Now as I click through the virtual halls of the ARC's image gallery I can't help feel like I'm tip-toeing through the halls of a Nazi controlled museum - because that is where the best artifacts are. I felt betrayed that a group that has collected such amazing works of art could be so close minded. And don't triffle me with the obvious rebuttal of "they did it first" like some whining child, I'm well aware of the hard stance that most Moderist instructors take. Overall I feel most are simply trying to help an individual explore the depths of human perception and experience not bind their hands with dogma. They have all been students of the past and worshiped Traditionalism like all other artists, even though as time passes ideas change - unlike beliefs. Beliefs can be very beautiful and helpful but when applied to reason crumble and falter. I feel that ARC's mission statement is a progeny of belief in a field where intellect reigns in order to maintain an open minded approach to the diversity of human experience.

The dominance of "high art" is not a matter of talent, theory, or relevance it is a result of an elite consumerist culture that must cater to itself in order to still feel like it is a part of humanity. Modernism will be replaced with Realism in time as Realism will be replaced by Modernism. Artists will have no control over this change as long as the prices of art stay inflated and the proliferation of artistic culture remains in wealthy homes, galleries, and businesses. For an intelligent individual in today's society to dictate such abjection toward what is ultimately a choice of appreciation is ignorant.

The flames that burst from your choice of diction in the rebuttal of Hockney ignited my mind in an inferno of outrage. Hockney might not be the most likeable of the "artiste elite" his words are filled with arrogance and his posture is poised of a "might of right". But. I would fight tooth and nail to keep his art considered relevant. Your choice of attacking his attitude and artistic aptitude instead of his obvious evidence belies your words, and connotes you were driven by spite instead of knowledge. That he suggests that perhaps (and he does not make an absolute stand) art has been forwarded by mechanics was met by your "nuh-uh, look what we can do" or "they evolved with out it cause humans do it all of the time" was childish ('course so is my use of offensive paraphrase - sorry).

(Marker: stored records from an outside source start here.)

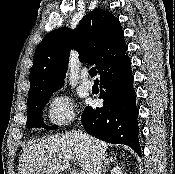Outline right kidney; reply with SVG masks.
Wrapping results in <instances>:
<instances>
[{
    "mask_svg": "<svg viewBox=\"0 0 175 174\" xmlns=\"http://www.w3.org/2000/svg\"><path fill=\"white\" fill-rule=\"evenodd\" d=\"M111 174H122L121 168L119 166L114 167L111 170Z\"/></svg>",
    "mask_w": 175,
    "mask_h": 174,
    "instance_id": "obj_1",
    "label": "right kidney"
}]
</instances>
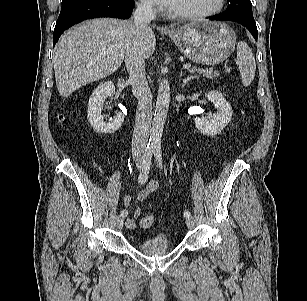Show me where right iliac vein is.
<instances>
[{
  "instance_id": "right-iliac-vein-1",
  "label": "right iliac vein",
  "mask_w": 307,
  "mask_h": 301,
  "mask_svg": "<svg viewBox=\"0 0 307 301\" xmlns=\"http://www.w3.org/2000/svg\"><path fill=\"white\" fill-rule=\"evenodd\" d=\"M136 165H137V167H138L139 169L142 168V166H143V161H142V158H141V157H137V158H136ZM124 220H125V218H124L123 216H121V215H118V216L116 217V224H117V227H118L119 229H121V228L123 227Z\"/></svg>"
}]
</instances>
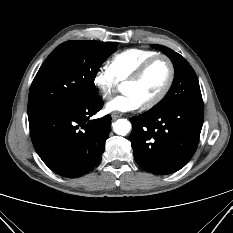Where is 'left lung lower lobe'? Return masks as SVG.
<instances>
[{
  "instance_id": "left-lung-lower-lobe-1",
  "label": "left lung lower lobe",
  "mask_w": 233,
  "mask_h": 233,
  "mask_svg": "<svg viewBox=\"0 0 233 233\" xmlns=\"http://www.w3.org/2000/svg\"><path fill=\"white\" fill-rule=\"evenodd\" d=\"M134 158L156 175L174 173L194 155L203 125V105H176L132 117Z\"/></svg>"
}]
</instances>
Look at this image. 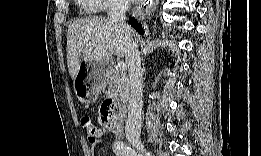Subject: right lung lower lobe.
Masks as SVG:
<instances>
[{"label":"right lung lower lobe","instance_id":"obj_1","mask_svg":"<svg viewBox=\"0 0 261 156\" xmlns=\"http://www.w3.org/2000/svg\"><path fill=\"white\" fill-rule=\"evenodd\" d=\"M129 23L139 34H144L142 25L135 18H130Z\"/></svg>","mask_w":261,"mask_h":156}]
</instances>
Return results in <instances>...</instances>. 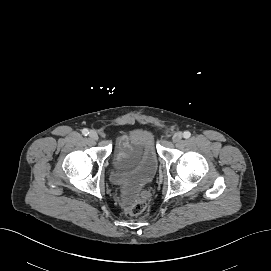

I'm not going to get into the multiple details, because if you have read the book you know them - and choose to ignore them. The rebuttal came across more as a defamation than as an intellectual commentary, and if you took the time to study Hockney's early studies of form you would know that he is a remarkable draftsman. His lack of research does colour his conclusions and his tendancy to be vague diminishes his stance, but please, for the love of God respect the man's opinion, his obvious points of possibility, and his passion.

I will continue to visit ARC's site, simply becuase of the wonderful artwork within. Consequently though, I have stopped recommending the site to my contemporaries, students, and friends. The articles seem to be overly flavoured with spite rather than fact, which is tremendously unfortunate considering ARC's obvious love of beauty and art.